Estamos aislados de la gente. Los primeros faroles de petróleo se encuentran a nueve verstas de nosotros, en la estación del ferrocarril. Seguramente allí parpadea un farolillo que poco a poco se extingue a causa de la tormenta. A medianoche pasará aullando el tren rápido que va a Moscú y ni siquiera se detendrá: no le hace falta una estación olvidada, sepultada bajo la nieve. Apenas la registrará…

Los primeros faroles eléctricos están a cuarenta verstas, en la capital del distrito. Allí la vida es dulce. Hay un cine, almacenes. Al mismo tiempo, mientras la tormenta aquí aúlla y deja caer la nieve sobre los campos, en la pantalla flota una caña, se mecen las palmeras, parpadea una isla tropical…

Nosotros estamos solos.

-Tinieblas egipcias -observó el enfermero Demián Lukich levantando la cortina.

El enfermero se expresa con solemnidad, pero con mucha exactitud. Justamente: egipcias.

-Tome una copa más -le invité. (¡Ah, no me juzguen! Nosotros, el médico, el enfermero y las dos comadronas, ¡también somos seres humanos! Durante meses no vemos a nadie, excepto a cientos de enfermos. Trabajamos, estamos enterrados bajo la nieve. ¿Acaso no podemos bebernos dos copas de alcohol mezclado con agua y acompañarlas con sardinas de la región el día del cumpleaños del médico?)

-¡A su salud, doctor! -dijo conmovido Demián Lukich.

-¡Le deseamos que se acostumbre a estar entre nosotros! -dijo Ana Nikoláievna, y mientras hacía chocar su copa con la mía, se arreglaba su vestido de gala.

La segunda comadrona, Pelagueia Ivánovna, también chocó conmigo su copa, bebió y de inmediato se puso en cuclillas y removió la estufa con el atizador. Un cálido brillo se agitó en nuestros rostros. Nuestros pechos se calentaban por el vodka.

-De verdad que no comprendo -dije excitadamente mientras miraba la nube de chispas que levantaba el atizador- qué hizo esa mujer con la belladona. ¡Es terrible!

La sonrisa apareció en los rostros del enfermero y de las comadronas.

El asunto era el siguiente. Ese día, durante la consulta de la mañana, entró en mi consultorio una sonrosada campesina de unos treinta años. Hizo una reverencia ante el sillón ginecológico que estaba a mi espalda, sacó de su seno un frasco de boca ancha y dijo en tono halagüeño:

-Gracias, ciudadano doctor, por las gotas. ¡Me han ayudado tanto, tanto…! Deme otro frasquito.

Cogí de sus manos el frasco vacío, miré la etiqueta y la vista se me nubló. En la etiqueta estaba escrito, con la amplia caligrafía de Demián Lukich: “Tinct. Belladonn…”, etcétera. “16 de diciembre de 1917.”

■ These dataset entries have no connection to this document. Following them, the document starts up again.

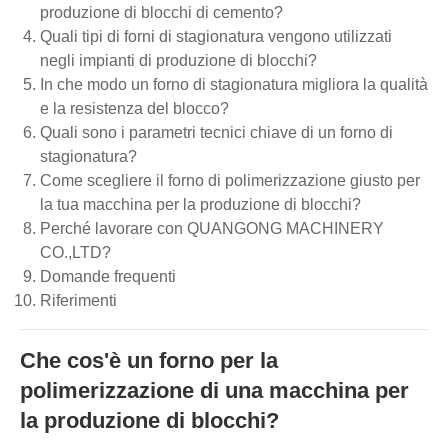
produzione di blocchi di cemento?
Quali tipi di forni di stagionatura vengono utilizzati
negli impianti di produzione di blocchi?
In che modo un forno di stagionatura migliora la qualità
e la resistenza del blocco?
Quali sono i parametri tecnici chiave di un forno di
stagionatura?
Come scegliere il forno di polimerizzazione giusto per
la tua macchina per la produzione di blocchi?
Perché lavorare con QUANGONG MACHINERY
CO.,LTD?
Domande frequenti
Riferimenti
Che cos'è un forno per la
polimerizzazione di una macchina per
la produzione di blocchi?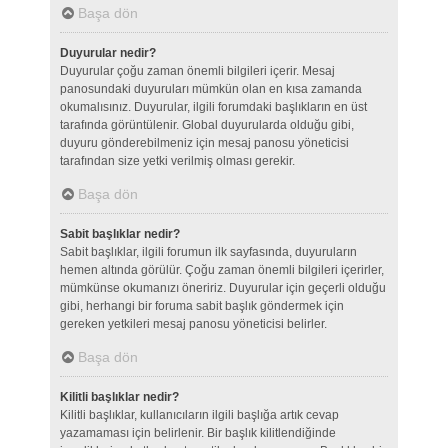
Başa dön
Duyurular nedir?
Duyurular çoğu zaman önemli bilgileri içerir. Mesaj
panosundaki duyuruları mümkün olan en kısa zamanda
okumalısınız. Duyurular, ilgili forumdaki başlıkların en üst
tarafında görüntülenir. Global duyurularda olduğu gibi,
duyuru gönderebilmeniz için mesaj panosu yöneticisi
tarafından size yetki verilmiş olması gerekir.
Başa dön
Sabit başlıklar nedir?
Sabit başlıklar, ilgili forumun ilk sayfasında, duyuruların
hemen altında görülür. Çoğu zaman önemli bilgileri içerirler,
mümkünse okumanızı öneririz. Duyurular için geçerli olduğu
gibi, herhangi bir foruma sabit başlık göndermek için
gereken yetkileri mesaj panosu yöneticisi belirler.
Başa dön
Kilitli başlıklar nedir?
Kilitli başlıklar, kullanıcıların ilgili başlığa artık cevap
yazamaması için belirlenir. Bir başlık kilitlendiğinde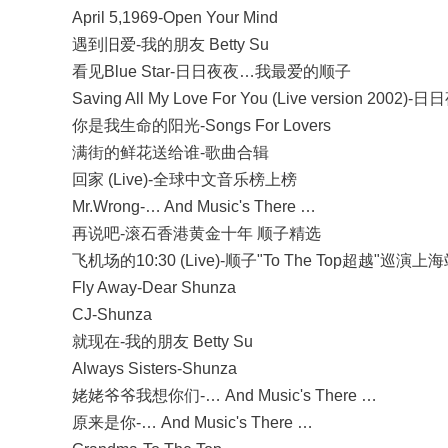
April 5,1969-Open Your Mind
遇到旧爱-我的朋友 Betty Su
看见Blue Star-日日夜夜…我最爱的顺子
Saving All My Love For You (Live version 2
你是我生命的阳光-Songs For Lovers
满街的鲜花送给谁-歌曲合辑
回家 (Live)-全球中文音乐榜上榜
Mr.Wrong-… And Music's There …
再说吧-滚石香港黄金十年 顺子精选
飞机场的10:30 (Live)-顺子"To The Top超越"巡演上
Fly Away-Dear Shunza
CJ-Shunza
就现在-我的朋友 Betty Su
Always Sisters-Shunza
姥姥爷爷我想你们-… And Music's There …
原来是你-… And Music's There …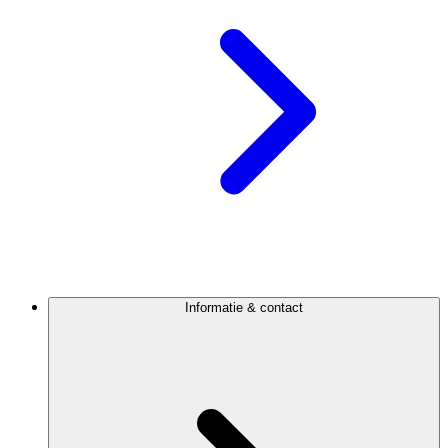
Informatie & contact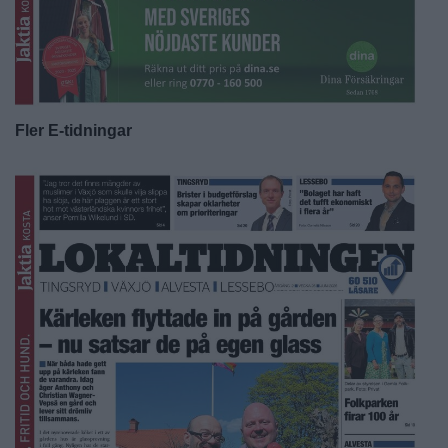
Fler E-tidningar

En otras palabras, yo le había recetado a la mujer una dosis respetable de belladona y hoy, día de mi cumpleaños, 17 de diciembre, la mujer volvía con el frasco vacío y la petición de que se le repitiera la dosis.

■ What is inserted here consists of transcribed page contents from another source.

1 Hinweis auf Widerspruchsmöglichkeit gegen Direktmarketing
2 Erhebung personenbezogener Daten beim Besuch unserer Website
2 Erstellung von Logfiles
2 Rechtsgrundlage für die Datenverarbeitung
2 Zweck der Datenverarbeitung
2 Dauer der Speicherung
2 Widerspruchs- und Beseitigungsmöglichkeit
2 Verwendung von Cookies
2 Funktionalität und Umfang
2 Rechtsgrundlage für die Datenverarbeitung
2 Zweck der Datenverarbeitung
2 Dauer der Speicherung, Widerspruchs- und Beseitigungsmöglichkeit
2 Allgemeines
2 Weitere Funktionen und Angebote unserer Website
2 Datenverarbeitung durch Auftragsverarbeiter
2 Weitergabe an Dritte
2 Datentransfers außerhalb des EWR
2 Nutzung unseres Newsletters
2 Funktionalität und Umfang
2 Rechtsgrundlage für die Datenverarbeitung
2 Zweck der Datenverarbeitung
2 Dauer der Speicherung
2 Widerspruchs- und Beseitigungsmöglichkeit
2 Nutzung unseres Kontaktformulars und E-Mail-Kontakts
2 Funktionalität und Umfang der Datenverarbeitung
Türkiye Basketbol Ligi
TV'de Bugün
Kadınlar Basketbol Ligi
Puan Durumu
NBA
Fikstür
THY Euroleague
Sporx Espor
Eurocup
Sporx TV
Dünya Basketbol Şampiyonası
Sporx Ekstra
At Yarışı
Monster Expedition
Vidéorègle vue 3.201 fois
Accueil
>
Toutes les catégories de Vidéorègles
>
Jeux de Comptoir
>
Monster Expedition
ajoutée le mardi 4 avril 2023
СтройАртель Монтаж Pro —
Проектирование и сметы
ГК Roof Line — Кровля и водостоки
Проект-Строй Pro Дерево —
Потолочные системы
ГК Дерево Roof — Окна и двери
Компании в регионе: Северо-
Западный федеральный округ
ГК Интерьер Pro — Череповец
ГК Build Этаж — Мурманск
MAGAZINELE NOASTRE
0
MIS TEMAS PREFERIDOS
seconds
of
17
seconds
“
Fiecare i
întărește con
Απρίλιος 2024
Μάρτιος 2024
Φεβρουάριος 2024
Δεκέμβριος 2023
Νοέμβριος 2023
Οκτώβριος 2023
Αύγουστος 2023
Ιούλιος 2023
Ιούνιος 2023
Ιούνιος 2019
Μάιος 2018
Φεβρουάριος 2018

-Tú…, tú…, ¿te lo tomaste todo ayer? -pregunté con voz asombrada.

-Todo, padrecito querido, todo -dijo la campesina con voz cantarina-; que Dios te dé salud por estas gotas…, medio frasquito en cuanto llegué, y medio frasquito cuando me acosté a dormir. Como mano de santo…

Me apoyé en el sillón ginecológico.

-¿Cuántas gotas te dije que tomaras? -exclamé con voz ahogada-. Cinco gotas… ¿Qué has hecho, mujer? Qué has…, yo te…

-¡Le juro que las tomé! -dijo la campesina pensando, quizá, que yo no la creía y suponía que se había curado sin mi belladona.

Sujeté sus mejillas sonrosadas con mis manos y examiné las pupilas. Pero las pupilas estaban perfectamente. Bastante bonitas y completamente normales. El pulso de la mujer también estaba bien. En definitiva, no presentaba ningún síntoma de envenenamiento por belladona.

-¡No puede ser…! -dije, e inmediatamente grité-: ¡¡¡Demián Lukich!!!

Demián Lukich, con su bata blanca, emergió del corredor de la farmacia.

-¡Contemple, Demián Lukich, lo que esta buena mujer ha hecho! No entiendo nada…

La mujer giraba asustada la cabeza, comprendiendo que era culpable de algo.

Demián Lukich se apoderó del frasco, lo olió, lo hizo girar en sus manos y dijo con severidad:

-Querida, mientes. ¡No has tomado la medicina!

-Le ju… -comenzó a decir la mujer.

-Mujer, no nos engañes -dijo Demián Lukich, torciendo con severidad la boca-, comprendemos todo perfectamente bien. Confiesa, ¿a quién has curado con esas gotas?

La campesina levantó sus pupilas normales hacia el techo esmeradamente blanqueado y se santiguó.

-Que me…

-Basta, basta… -refunfuñó Demián Lukich, y se dirigió a mí-: Ellas, doctor, hacen lo siguiente. Cualquier artista como ésta va a la clínica, le recetan una medicina y luego, cuando llega a la aldea, convida a todas las campesinas.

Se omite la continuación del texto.